*Work order*: Copy out precisely the lines from the start of the data through the line with "access/ parking to/for", and keep pictures out of it.

============================================================

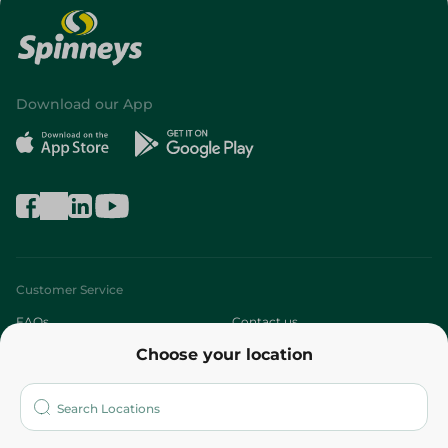
Download our App
Customer Service
FAQs
Contact us
Choose your location
About
Who are we?
Stores
More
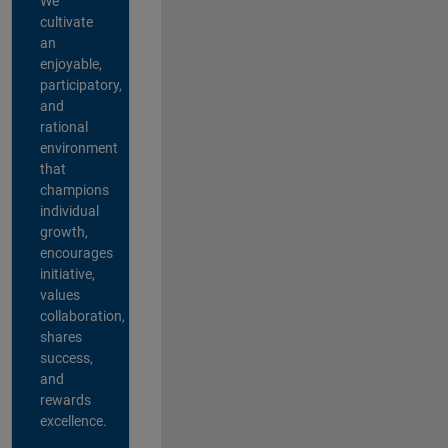
We
cultivate
an
enjoyable,
participatory,
and
rational
environment
that
champions
individual
growth,
encourages
initiative,
values
collaboration,
shares
success,
and
rewards
excellence.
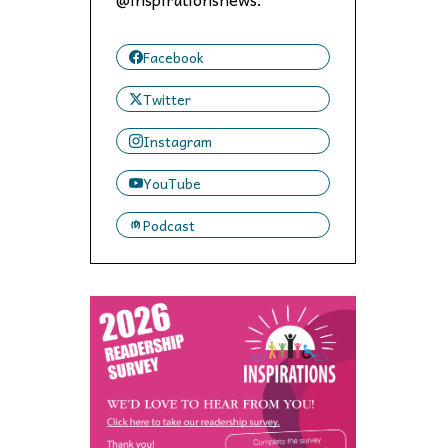
 to,
Facebook
Twitter
Instagram
YouTube
Podcast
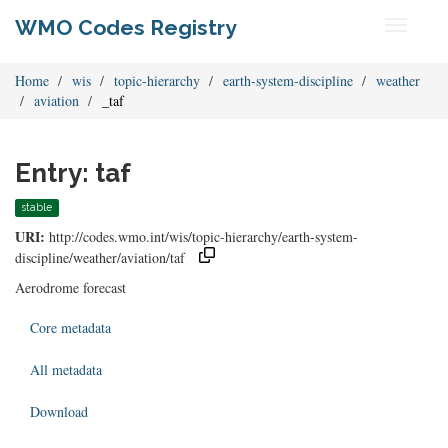
WMO Codes Registry
Toggle
navigati
Home
wis
topic-hierarchy
earth-system-discipline
weather
aviation
_taf
Entry: taf
stable
URI:
http://codes.wmo.int/wis/topic-hierarchy/earth-system-
discipline/weather/aviation/taf
Aerodrome forecast
Core metadata
All metadata
Download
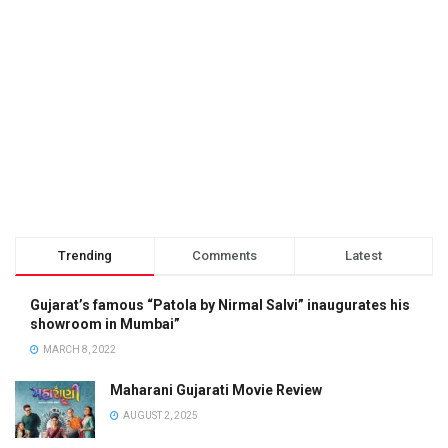
Trending
Comments
Latest
Gujarat’s famous “Patola by Nirmal Salvi” inaugurates his
showroom in Mumbai”
MARCH 8, 2022
Maharani Gujarati Movie Review
AUGUST 2, 2025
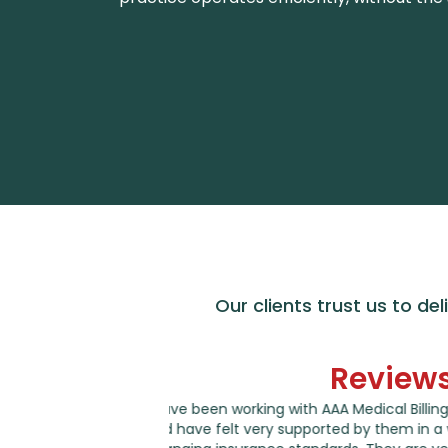
Our clients trust us to del
Review
g for several years
I am writing to let you know that I am 
 world of ever
works on my account. They are always a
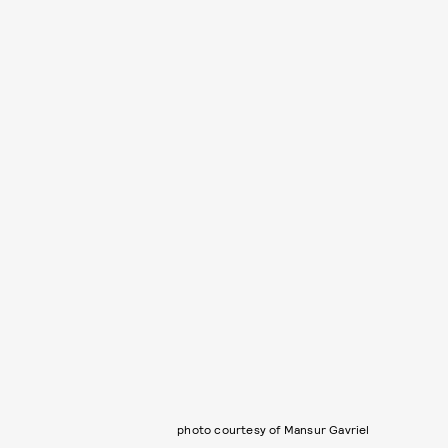
photo courtesy of Mansur Gavriel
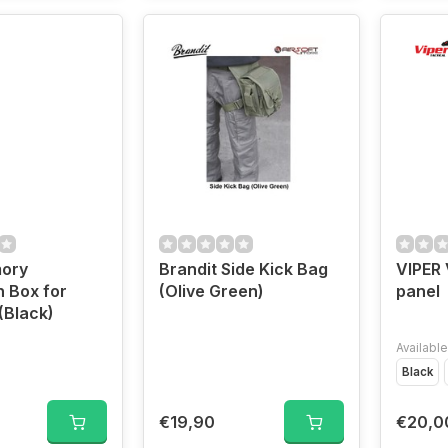
mory
Brandit Side Kick Bag
VIPER 
n Box for
(Olive Green)
panel
(Black)
Available
Black
€19,90
€20,0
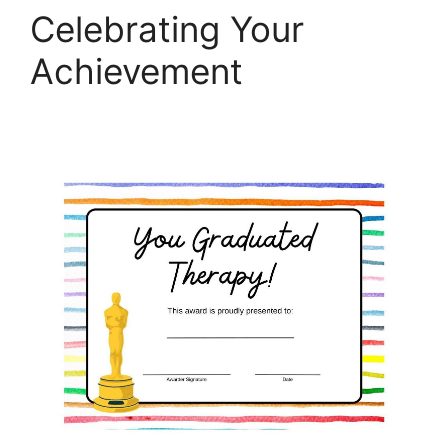
Celebrating Your
Achievement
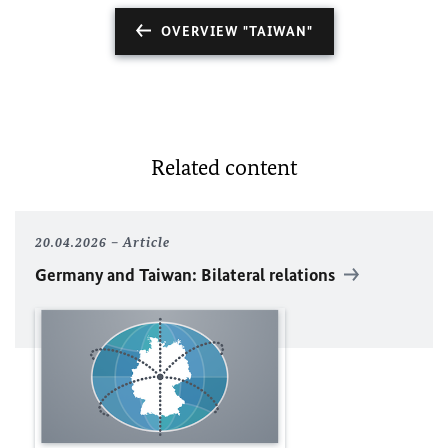
OVERVIEW "TAIWAN"
Related content
20.04.2026
Article
Germany and Taiwan: Bilateral relations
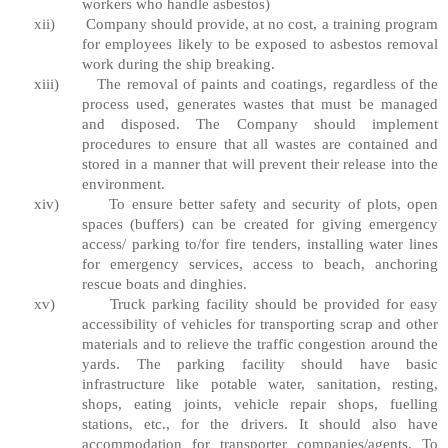
workers who handle asbestos)
xii)
Company should provide, at no cost, a training program
for employees likely to be exposed to asbestos removal
work during the ship breaking.
xiii)
The removal of paints and coatings, regardless of the
process used, generates wastes that must be managed
and disposed. The Company should implement
procedures to ensure that all wastes are contained and
stored in a manner that will prevent their release into the
environment.
xiv)
To ensure better safety and security of plots, open
spaces (buffers) can be created for giving emergency
access/ parking to/for fire tenders, installing water lines
for emergency services, access to beach, anchoring
rescue boats and dinghies.
xv)
Truck parking facility should be provided for easy
accessibility of vehicles for transporting scrap and other
materials and to relieve the traffic congestion around the
yards. The parking facility should have basic
infrastructure like potable water, sanitation, resting,
shops, eating joints, vehicle repair shops, fuelling
stations, etc., for the drivers. It should also have
accommodation for transporter companies/agents. To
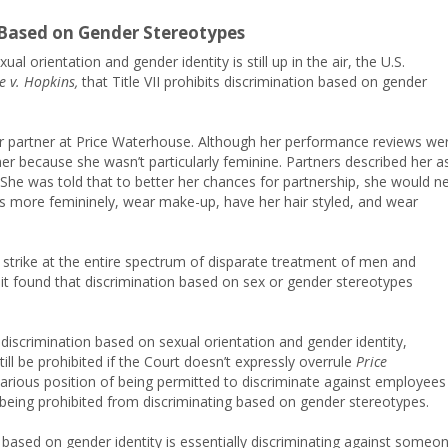
s Based on Gender Stereotypes
l orientation and gender identity is still up in the air, the U.S.
 v. Hopkins,
that Title VII prohibits discrimination based on gender
 partner at Price Waterhouse. Although her performance reviews we
er because she wasn’t particularly feminine. Partners described her a
She was told that to better her chances for partnership, she would n
ss more femininely, wear make-up, have her hair styled, and wear
o strike at the entire spectrum of disparate treatment of men and
 it found that discrimination based on sex or gender stereotypes
bit discrimination based on sexual orientation and gender identity,
ll be prohibited if the Court doesn’t expressly overrule
Price
arious position of being permitted to discriminate against employees
 being prohibited from discriminating based on gender stereotypes.
g based on gender identity is essentially discriminating against someo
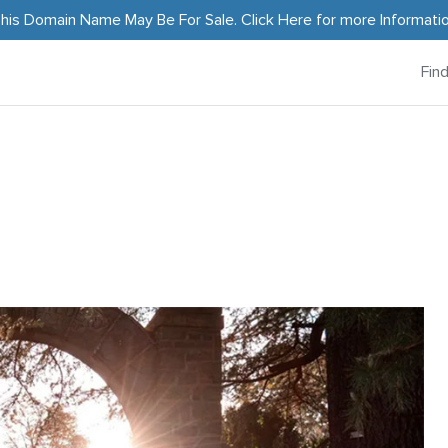
his Domain Name May Be For Sale.
Click Here
for more Informati
Fin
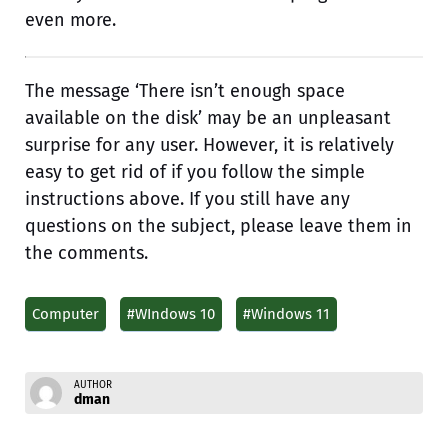
even more.
The message ‘There isn’t enough space
available on the disk’ may be an unpleasant
surprise for any user. However, it is relatively
easy to get rid of if you follow the simple
instructions above. If you still have any
questions on the subject, please leave them in
the comments.
Computer
#WIndows 10
#Windows 11
AUTHOR
dman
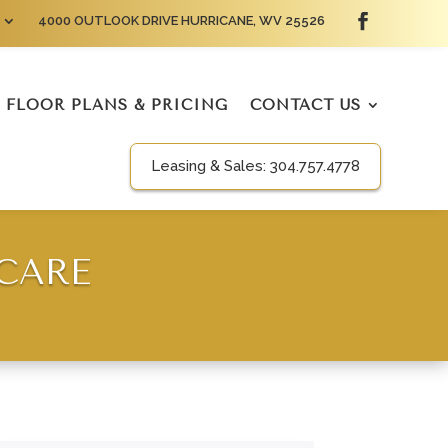
4000 OUTLOOK DRIVE HURRICANE, WV 25526
FLOOR PLANS & PRICING
CONTACT US
Leasing & Sales:
304.757.4778
 CARE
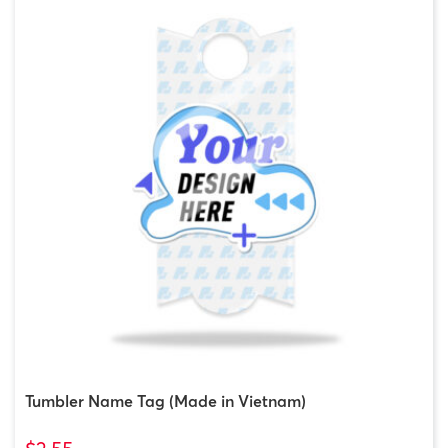
Tumbler Name Tag (Made in Vietnam)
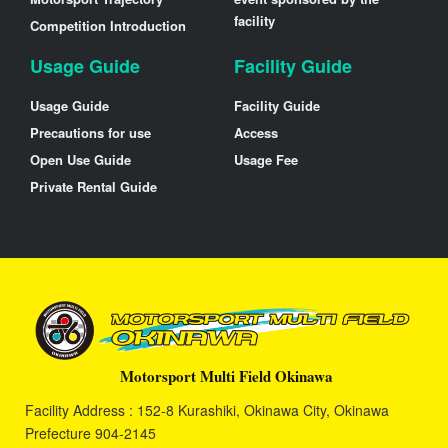
facility
Competition Introduction
Usage Guide
Facility Guide
Usage Guide
Facility Guide
Precautions for use
Access
Open Use Guide
Usage Fee
Private Rental Guide
Motorsport Multi Field Okinawa
Facility Address : 152-8 Kurashiki, Okinawa City, Okinawa
Prefecture 904-2145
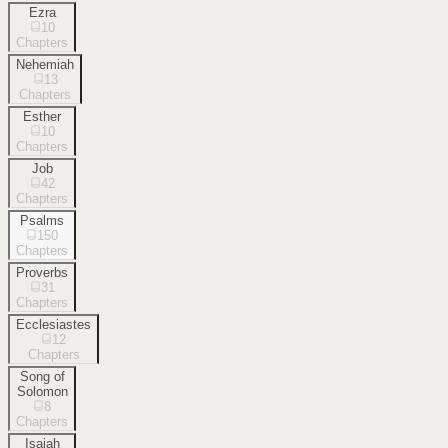
Ezra
10
Chapters
Nehemiah
13
Chapters
Esther
10
Chapters
Job
42
Chapters
Psalms
150
Chapters
Proverbs
31
Chapters
Ecclesiastes
12
Chapters
Song of
Solomon
8
Chapters
Isaiah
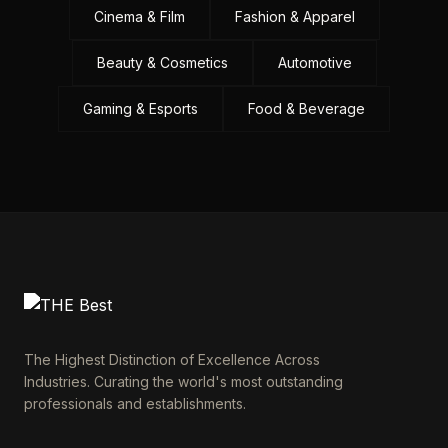
Cinema & Film
Fashion & Apparel
Beauty & Cosmetics
Automotive
Gaming & Esports
Food & Beverage
The Highest Distinction of Excellence Across
Industries. Curating the world's most outstanding
professionals and establishments.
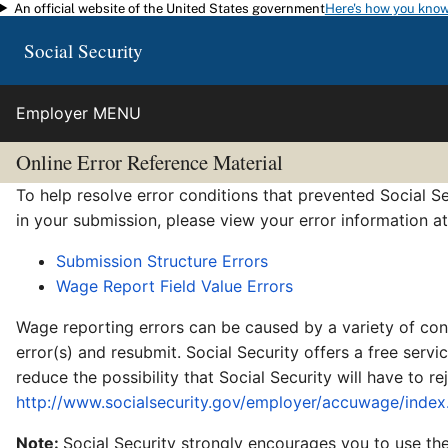
An official website of the United States government
Here's how you kno
Skip to main content
Social Security
Employer MENU
Online Error Reference Material
To help resolve error conditions that prevented Social Se
in your submission, please view your error information a
Submission Structure Errors
Wage Report Field Value Errors
Wage reporting errors can be caused by a variety of cond
error(s) and resubmit. Social Security offers a free serv
reduce the possibility that Social Security will have to 
http://www.socialsecurity.gov/employer/accuwage/index
Note:
Social Security strongly encourages you to use the 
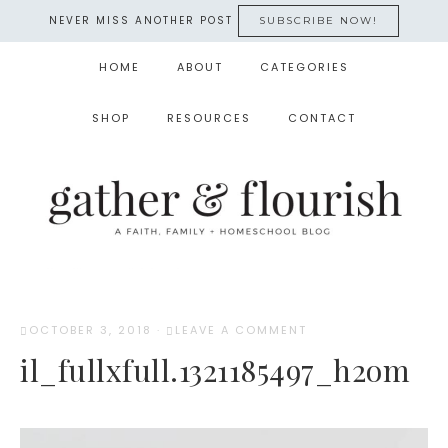
NEVER MISS ANOTHER POST
SUBSCRIBE NOW!
HOME
ABOUT
CATEGORIES
SHOP
RESOURCES
CONTACT
OCTOBER 3, 2018
·
LEAVE A COMMENT
il_fullxfull.1321185497_h2om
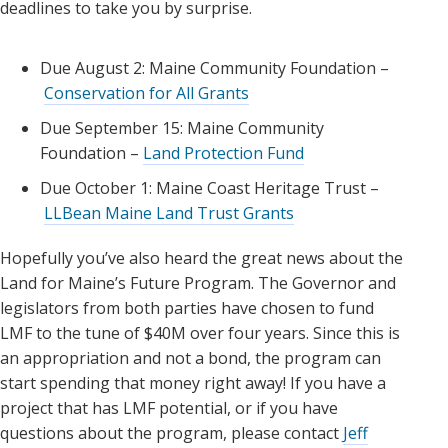
deadlines to take you by surprise.
Due August 2: Maine Community Foundation –
Conservation for All Grants
Due September 15: Maine Community
Foundation –
Land Protection Fund
Due October 1: Maine Coast Heritage Trust –
LLBean Maine Land Trust Grants
Hopefully you’ve also heard the great news about the
Land for Maine’s Future Program. The Governor and
legislators from both parties have chosen to fund
LMF to the tune of $40M over four years. Since this is
an appropriation and not a bond, the program can
start spending that money right away! If you have a
project that has LMF potential, or if you have
questions about the program, please contact
Jeff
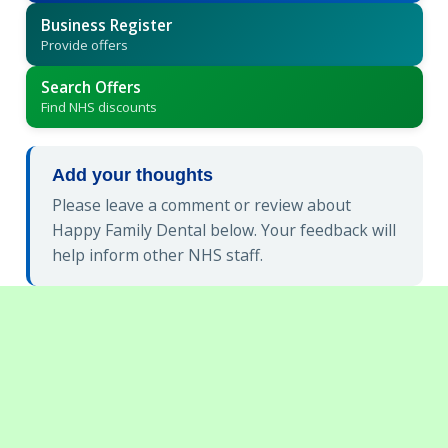
Business Register
Provide offers
Search Offers
Find NHS discounts
Add your thoughts
Please leave a comment or review about
Happy Family Dental below. Your feedback will
help inform other NHS staff.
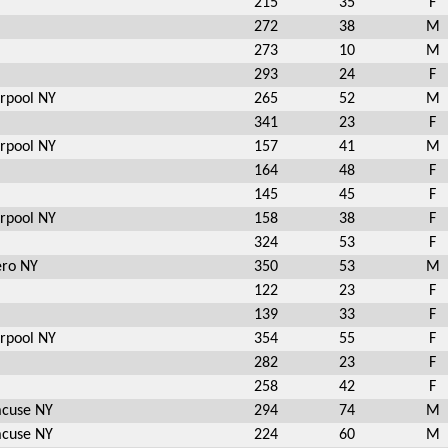
215
35
F
272
38
M
273
10
M
293
24
F
erpool NY
265
52
M
341
23
F
erpool NY
157
41
M
164
48
F
145
45
F
erpool NY
158
38
F
324
53
F
ero NY
350
53
M
122
23
F
139
33
F
erpool NY
354
55
F
282
23
F
258
42
F
acuse NY
294
74
M
acuse NY
224
60
M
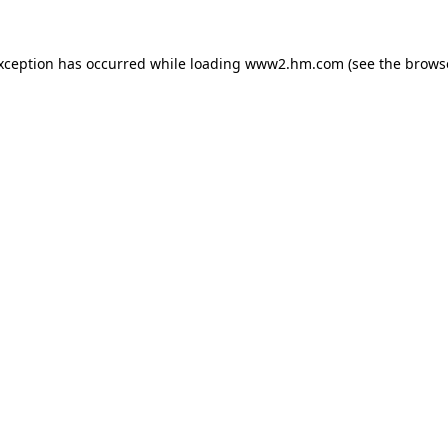
exception has occurred
while loading
www2.hm.com
(see the brows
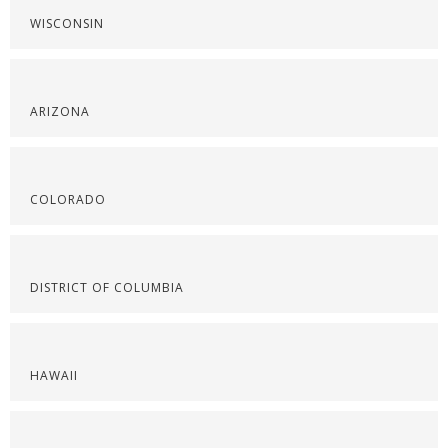
WISCONSIN
ARIZONA
COLORADO
DISTRICT OF COLUMBIA
HAWAII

============================================================

*Answer section*:
Download our App
Customer Service
FAQs
Contact us
Choose your location
About
Who are we?
Stores
More
We
cultivate
an
enjoyable,
participatory,
and
rational
environment
that
champions
individual
growth,
encourages
initiative,
values
collaboration,
shares
success,
and
rewards
excellence.
 to,
Facebook
Twitter
Instagram
YouTube
Podcast
WMO Codes Registry
Toggle
navigati
Home
wis
topic-hierarchy
earth-system-discipline
weather
aviation
_taf
Entry: taf
stable
URI:
http://codes.wmo.int/wis/topic-hierarchy/earth-system-
discipline/weather/aviation/taf
Aerodrome forecast
Core metadata
All metadata
Download
Trending
Comments
Latest
Gujarat’s famous “Patola by Nirmal Salvi” inaugurates his
showroom in Mumbai”
MARCH 8, 2022
Maharani Gujarati Movie Review
AUGUST 2, 2025
Our clients trust us to del
Review
g for several years
I am writing to let you know that I am 
 world of ever
works on my account. They are always a
photo courtesy of Mansur Gavriel
mory
Brandit Side Kick Bag
VIPER 
n Box for
(Olive Green)
panel
(Black)
Available
Black
€19,90
€20,0
Celebrating Your
Achievement
OVERVIEW "TAIWAN"
Related content
20.04.2026
Article
Germany and Taiwan: Bilateral relations
workers who handle asbestos)
xii)
Company should provide, at no cost, a training program
for employees likely to be exposed to asbestos removal
work during the ship breaking.
xiii)
The removal of paints and coatings, regardless of the
process used, generates wastes that must be managed
and disposed. The Company should implement
procedures to ensure that all wastes are contained and
stored in a manner that will prevent their release into the
environment.
xiv)
To ensure better safety and security of plots, open
spaces (buffers) can be created for giving emergency
access/ parking to/for fire tenders, installing water lines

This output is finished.